Disadvantages to living in a garett: I'd have to put that piece of furniture in the middle of the room. It wouldn't fit up against any wall. Someday...
vw: begyk. Hmm. What would that be? be a geek? or beggars can't be choosers...
I like it.
Weird -- I was going to leave a comment on bb's last post to say congrats about Primo getting into the magnet school but I kept getting a "URL not found" message. Anyway -- congrats.
The girl asking for a room was hysterical.
That piece of furniture is wonderful.
Seems to me its likely out of production. Get Andrea to draw one for you and I'll give you a price for making it. Looks like about a weeks work - I still have nothing to do over spring break.
damn!
we forgot to build a cabinet for our kitchen aid.
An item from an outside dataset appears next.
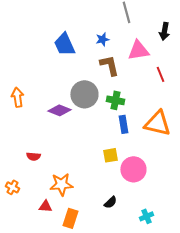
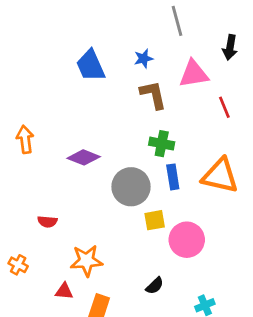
gray circle: (84, 94) -> (131, 187), moved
as it is now, I must crawl head first into the corner cabinet to find the whisk attachment.
I would take David up on that offer.
I steadsfastly refuse to put my mixer off the counter and into a cabinet because i use it alot. but my whisk and attachments and extra bowl - in the back of a closet. ergh.
the only hitch to following those plans that andrea linked to? you'd be required to wear the dress and shoes. Which I find charmingly retro-stylish, but others might not : )
My mom actually refinished a hoosier like the one in Andrea's link, but I like the Sunbeam one better because of the slide-out table. I had a slide-out table in the kitchen of my old house, and it's one of the only things I miss about the place. (That, the laundry chute, and the pretty but very drafty old windows.)
Andrea and David? You guys get on this. I'd have to put it in my dining room, because there's no space at all in my kitchen, but if it were on wheels it could come to the entrance to the kitchen when I wanted it . . .
How much would something like this cost, David?
I imagine there's something on the order of 10 days of work there what with all the panel doors and drawers.
10x8x15=1200 (poverty cabinetry labor)
.6x=1200 (labor is typically 60% of the total job)
x=$2000 (total price)
that's with a reasonable rate for a furniture carpenter and would assume materials not quite as nice as the kit Andrea shows, b-flat hardware, and no finish.
But there would be some wiggle room, and really the estimate on this kind of project is meaningless without choosing the stock, hardware, and finish. Could be as little as half, could be five times as much.
You know, I helped a carpenter friend of mine build a bookshelf once, years ago. Maybe it's time to raid my family for tools and see if I can be a carpenter/woodworker all on my own. Then the labor would be FREE. 'Cause I'm poor. POOR.
But thanks for the estimates.
That isn't a Hoosier cabinet. Hoosiers are bigger. Black Rose antiques in hanover Pennsylvania has several of those cabinets and I believe they were all priced under $200. Some were painted colors other than white.
actually I only gave you the whole shpeil so you could see the scope of the job. even without the labor the $800 in materials isn't cheap.
I bet we could do something much more reasonable using slightly more cost effective materials.